Spend That Stimulus Cash On What We Need: A Great Public Swimming Pool For St. Louis

Feb 24, 2009 at 11:43 am
The old Faigrounds Pool in north St. Louis is the type of massive swimming hole this community desperately needs. - stlouis.missouri.org
stlouis.missouri.org
The old Faigrounds Pool in north St. Louis is the type of massive swimming hole this community desperately needs.
I realize that it's colder than witches' teats out there today, but all this relief money Missouri is supposed to receive from the federal government has me thinking: Isn't it time we build a great public swimming pool in the City of St. Louis?

Sure, a pool may not pump thousands of jobs into the local economy, but I argue that it could greatly benefit the region. It's downright pathetic that this city of more than 300,000 inhabitants offers its residents just three measly swimming pools (chlorinated cesspools are more like it) in which to find reprieve during the brutal summer months.

A better alternative would be for the city to construct one massive, freshwater pool that might serve as a default public beach for St. Louis. You can find such an example down in Austin, Texas.

I spent a couple years living there earlier this decade and while Austin has quite a few things going for it (great music, a thriving tech industry, excellent Tex-Mex), arguably its best asset is Barton Springs.

Barton Springs - flickr.com/photos/pancakejess
flickr.com/photos/pancakejess
Barton Springs
The 3-acre swimming pool (just south of downtown) is fed by a natural spring and was constructed during the nation's other depression (that one back in the 1930s). Seventy years later and Barton Springs continues to serve as an inexpensive gathering place for Austinites of all stripes -- black, white, Hispanic.

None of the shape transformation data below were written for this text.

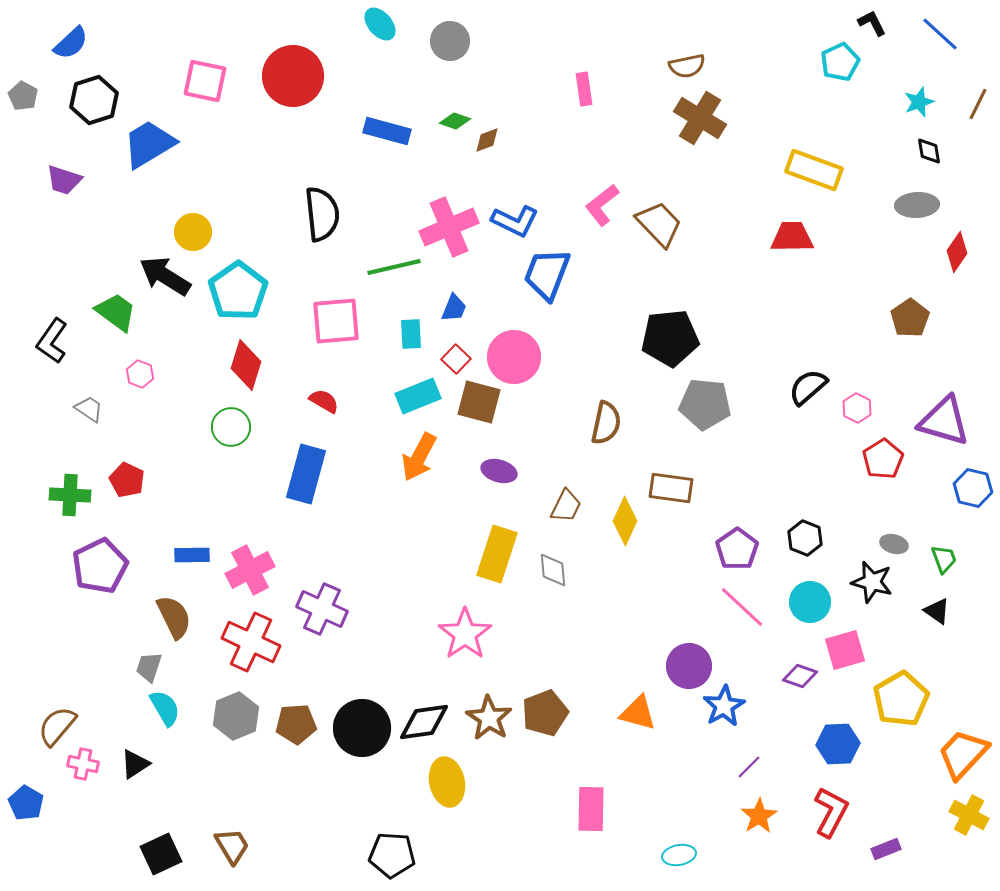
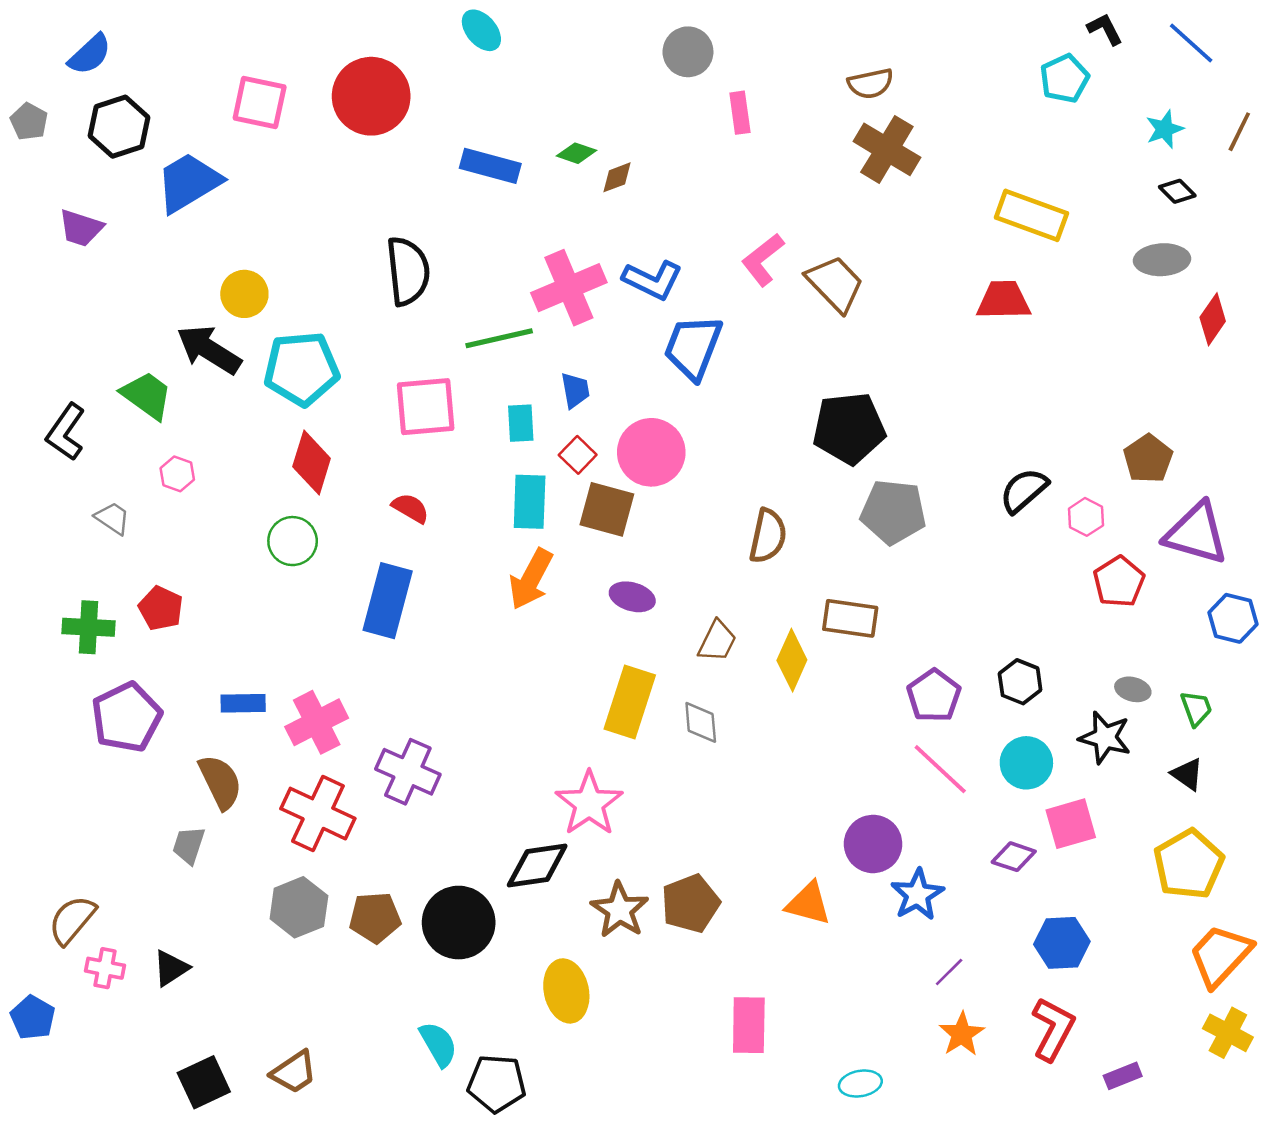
gray circle: (450, 41) -> (688, 52), moved
black diamond: (929, 151) -> (1177, 191), turned -36
cyan pentagon: (238, 291) -> (301, 369), turned 30
blue trapezoid: (454, 308) -> (575, 390), turned -32
brown pentagon: (910, 318) -> (1148, 459), moved
cyan rectangle: (418, 396) -> (530, 502), turned -66
yellow pentagon: (901, 699) -> (1189, 864), moved
cyan semicircle: (165, 708) -> (438, 1044), moved
black diamond: (424, 722) -> (537, 866), moved
brown trapezoid: (232, 846) -> (294, 1072), turned 87

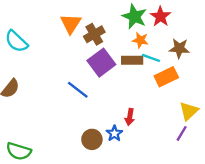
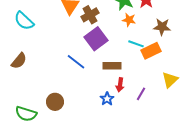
cyan line: (151, 58) -> (136, 44), moved
brown rectangle: (132, 60) -> (112, 66), moved
purple line: (182, 133) -> (141, 94), moved
brown circle: (92, 139) -> (55, 102), moved

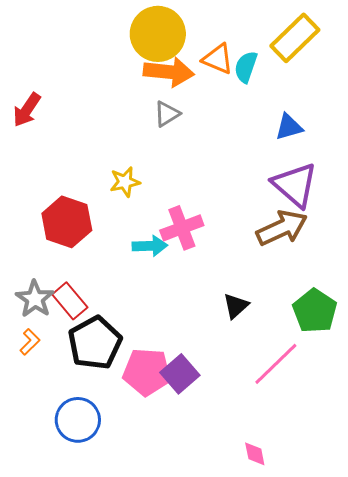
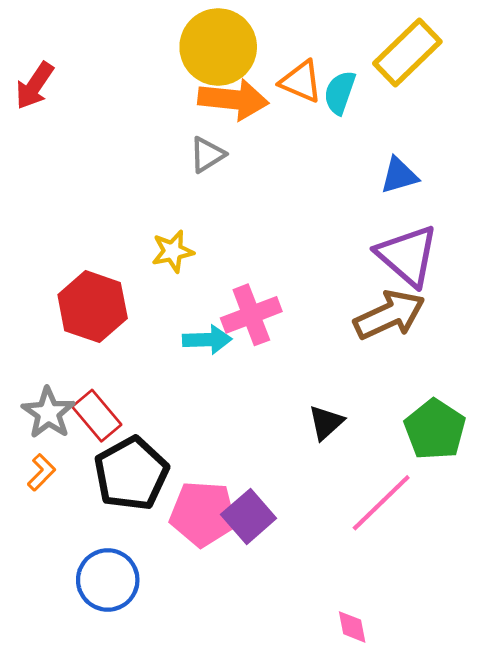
red arrow: (27, 110) -> (35, 86), moved
gray triangle: (167, 114) -> (207, 155), moved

As the RFT has noted before, University City's Heman Park Pool is one of the few places in the St. Louis area where blacks and whites socialize together. A similar swimming hole in the city might go a long way to breaking down the racial barriers that so divide St. Louis. Who knows, it might even stop the local "brain drain" by giving people a reason to stick around through our miserable summer months.